HOW TO COMPLETE THIS TASK: Copy each line of the data beneath in which the word "Muse" appears.

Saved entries
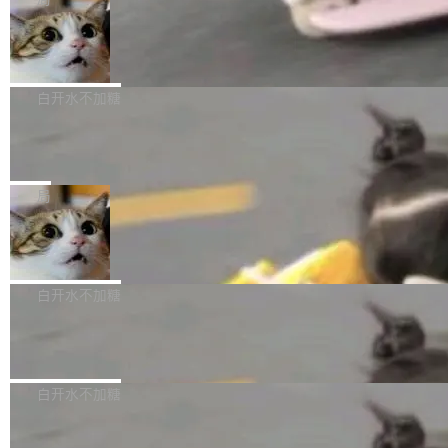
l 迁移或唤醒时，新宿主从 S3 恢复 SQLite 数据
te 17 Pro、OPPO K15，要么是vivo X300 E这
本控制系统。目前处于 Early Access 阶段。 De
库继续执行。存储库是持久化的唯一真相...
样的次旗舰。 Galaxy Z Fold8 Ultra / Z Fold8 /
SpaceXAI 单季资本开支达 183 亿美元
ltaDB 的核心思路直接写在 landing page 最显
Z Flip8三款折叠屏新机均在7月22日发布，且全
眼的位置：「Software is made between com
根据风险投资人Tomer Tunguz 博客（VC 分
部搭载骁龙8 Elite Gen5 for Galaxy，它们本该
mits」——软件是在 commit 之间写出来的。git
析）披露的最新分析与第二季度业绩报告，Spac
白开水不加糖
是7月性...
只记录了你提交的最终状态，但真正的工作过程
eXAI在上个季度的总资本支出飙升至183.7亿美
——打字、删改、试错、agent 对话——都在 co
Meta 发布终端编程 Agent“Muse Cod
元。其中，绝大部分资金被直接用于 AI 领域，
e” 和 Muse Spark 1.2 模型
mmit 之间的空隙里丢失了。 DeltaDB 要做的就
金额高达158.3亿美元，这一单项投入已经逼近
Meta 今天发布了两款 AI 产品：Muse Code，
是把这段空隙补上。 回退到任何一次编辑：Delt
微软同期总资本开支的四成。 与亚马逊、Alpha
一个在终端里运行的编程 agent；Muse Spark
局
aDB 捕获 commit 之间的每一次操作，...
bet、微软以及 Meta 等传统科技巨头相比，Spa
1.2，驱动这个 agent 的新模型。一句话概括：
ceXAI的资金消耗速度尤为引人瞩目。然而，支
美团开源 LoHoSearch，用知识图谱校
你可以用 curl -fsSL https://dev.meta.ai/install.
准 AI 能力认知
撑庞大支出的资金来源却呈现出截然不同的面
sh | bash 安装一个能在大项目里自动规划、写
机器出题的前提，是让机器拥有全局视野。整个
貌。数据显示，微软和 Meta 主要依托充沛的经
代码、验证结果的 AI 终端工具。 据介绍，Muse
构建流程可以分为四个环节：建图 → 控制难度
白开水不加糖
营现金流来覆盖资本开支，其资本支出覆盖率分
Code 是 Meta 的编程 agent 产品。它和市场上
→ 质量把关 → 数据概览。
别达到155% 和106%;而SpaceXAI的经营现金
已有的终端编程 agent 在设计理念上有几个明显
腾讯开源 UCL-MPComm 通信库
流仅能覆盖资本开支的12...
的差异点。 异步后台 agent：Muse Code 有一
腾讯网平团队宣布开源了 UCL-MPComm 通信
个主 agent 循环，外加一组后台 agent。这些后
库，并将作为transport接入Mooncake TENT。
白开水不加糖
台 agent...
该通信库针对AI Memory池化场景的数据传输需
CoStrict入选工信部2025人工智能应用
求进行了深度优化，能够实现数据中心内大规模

EXPECTED OUTPUT:
Meta 发布终端编程 Agent“Muse Cod
e” 和 Muse Spark 1.2 模型
Meta 今天发布了两款 AI 产品：Muse Code，
一个在终端里运行的编程 agent；Muse Spark
代码、验证结果的 AI 终端工具。 据介绍，Muse
的差异点。 异步后台 agent：Muse Code 有一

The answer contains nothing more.